# Eclipse sw8812 help



## vwdave (Jun 12, 2013)

I just got one off eBay. I can't find t/s parameters anywhere for them I want to try building a vented enclosure for it so I'd need some box design help, but without the t/s parameters I don't even know where to start.

It's going to be powered by a PG ZPA0.5 so I should have over 1k watts available. If the specs call for a box bigger than 2.5 or 3 cuft then I might just stick with sealed but I at least want to know the options.

So anyone with t/s for the 8812 I'd greatly appreciate it.

Thanks.


----------



## MACS (Oct 3, 2007)

Is it a 4 spoke basket or a 12 spoke basket? 

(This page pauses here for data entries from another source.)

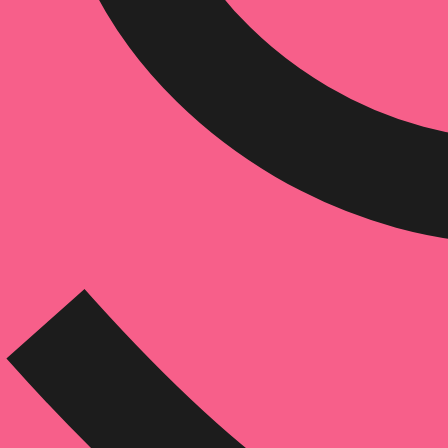
הוספה
לסל
איזה פורמט בא לך?
דיגיטלי
מודפס
₪
48
₪
30
מחיר על הספר: ₪
60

I have specs for the 88120.4 and 88120DVC which has the 12 spoke baskets. Should still be pretty close to the older 8812 models. Send me a PM with your email address.


----------



## smgreen20 (Oct 13, 2006)

That 0.5 it's overkill for that sub


----------



## vwdave (Jun 12, 2013)

Haha I know...headroom. Remember, the 0.5 give high power at 4 and 1 ohm, but it's reduced at 2 ohms, which is what I'll be running it at. The 0.5 is being used on my idq12 right now...talk about overkill.


----------



## Theslaking (Oct 8, 2013)

Actual Specs - maybe the same as Macs info
Fs - 27hz
QTS - .30
Vas - 3.2 cu. ft
Xmax 1.3 in. one way


----------